* **What to produce**: The answer should match the entries that follow exactly, except that no image appears in it.

[Entries taken from a collection]
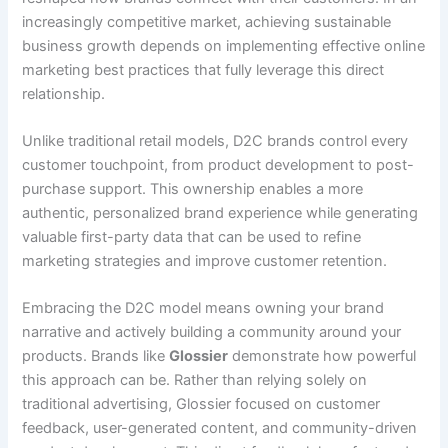
increasingly competitive market, achieving sustainable
business growth depends on implementing effective online
marketing best practices that fully leverage this direct
relationship.
Unlike traditional retail models, D2C brands control every
customer touchpoint, from product development to post-
purchase support. This ownership enables a more
authentic, personalized brand experience while generating
valuable first-party data that can be used to refine
marketing strategies and improve customer retention.
Embracing the D2C model means owning your brand
narrative and actively building a community around your
products. Brands like
Glossier
demonstrate how powerful
this approach can be. Rather than relying solely on
traditional advertising, Glossier focused on customer
feedback, user-generated content, and community-driven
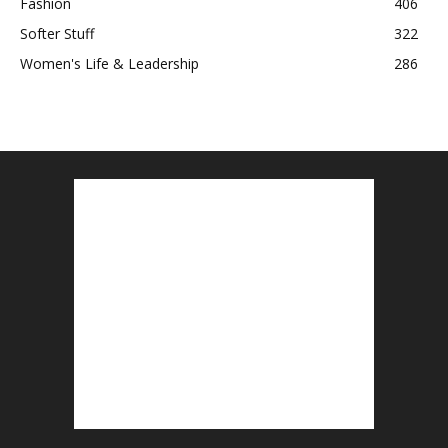
Fashion
406
Softer Stuff
322
Women's Life & Leadership
286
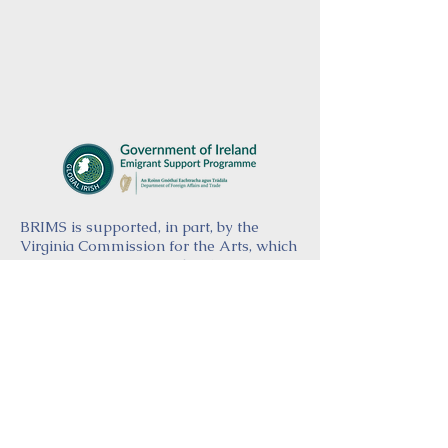
BRIMS is supported, in part, by the
Virginia Commission for the Arts, which
receives support from the Virginia
General Assembly and the National
Endowment for the Arts, a federal
agency.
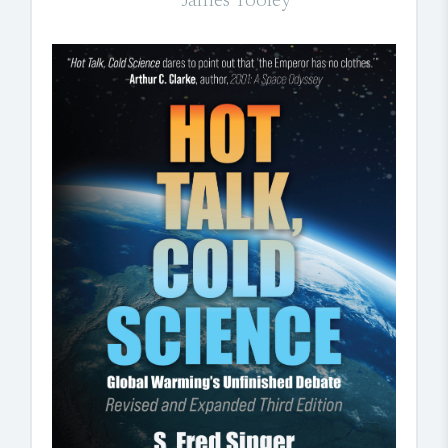
James Tooley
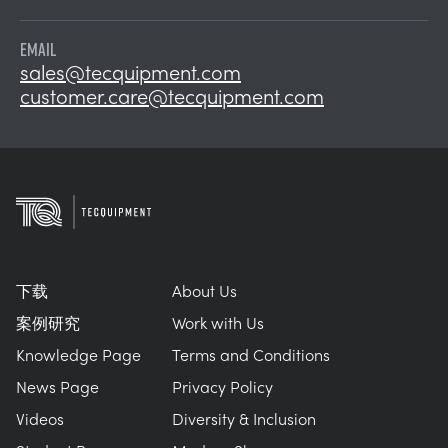
EMAIL
sales@tecquipment.com
customer.care@tecquipment.com
下载
About Us
案例研究
Work with Us
Knowledge Page
Terms and Conditions
News Page
Privacy Policy
Videos
Diversity & Inclusion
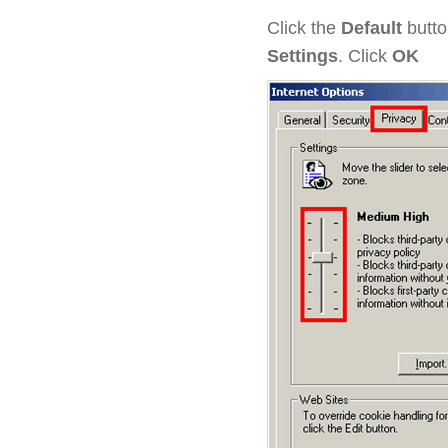
Click the
Default
butto
Settings
. Click
OK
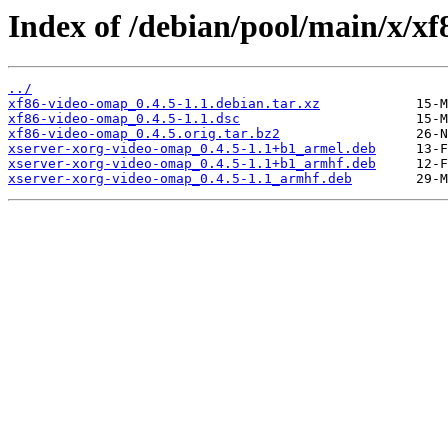
Index of /debian/pool/main/x/x
../
xf86-video-omap_0.4.5-1.1.debian.tar.xz
xf86-video-omap_0.4.5-1.1.dsc
xf86-video-omap_0.4.5.orig.tar.bz2
xserver-xorg-video-omap_0.4.5-1.1+b1_armel.deb
xserver-xorg-video-omap_0.4.5-1.1+b1_armhf.deb
xserver-xorg-video-omap_0.4.5-1.1_armhf.deb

* **Exercise response**:
increasingly competitive market, achieving sustainable
business growth depends on implementing effective online
marketing best practices that fully leverage this direct
relationship.
Unlike traditional retail models, D2C brands control every
customer touchpoint, from product development to post-
purchase support. This ownership enables a more
authentic, personalized brand experience while generating
valuable first-party data that can be used to refine
marketing strategies and improve customer retention.
Embracing the D2C model means owning your brand
narrative and actively building a community around your
products. Brands like
Glossier
demonstrate how powerful
this approach can be. Rather than relying solely on
traditional advertising, Glossier focused on customer
feedback, user-generated content, and community-driven
Fashion
406
Softer Stuff
322
Women's Life & Leadership
286
BRIMS is supported, in part, by the
Virginia Commission for the Arts, which
receives support from the Virginia
General Assembly and the National
Endowment for the Arts, a federal
agency.
James Tooley
EMAIL
sales@tecquipment.com
customer.care@tecquipment.com
下载
About Us
案例研究
Work with Us
Knowledge Page
Terms and Conditions
News Page
Privacy Policy
Videos
Diversity & Inclusion
Click the
Default
butto
Settings
. Click
OK
Index of /debian/pool/main/x/x
../
xf86-video-omap_0.4.5-1.1.debian.tar.xz
xf86-video-omap_0.4.5-1.1.dsc
xf86-video-omap_0.4.5.orig.tar.bz2
xserver-xorg-video-omap_0.4.5-1.1+b1_armel.deb
xserver-xorg-video-omap_0.4.5-1.1+b1_armhf.deb
xserver-xorg-video-omap_0.4.5-1.1_armhf.deb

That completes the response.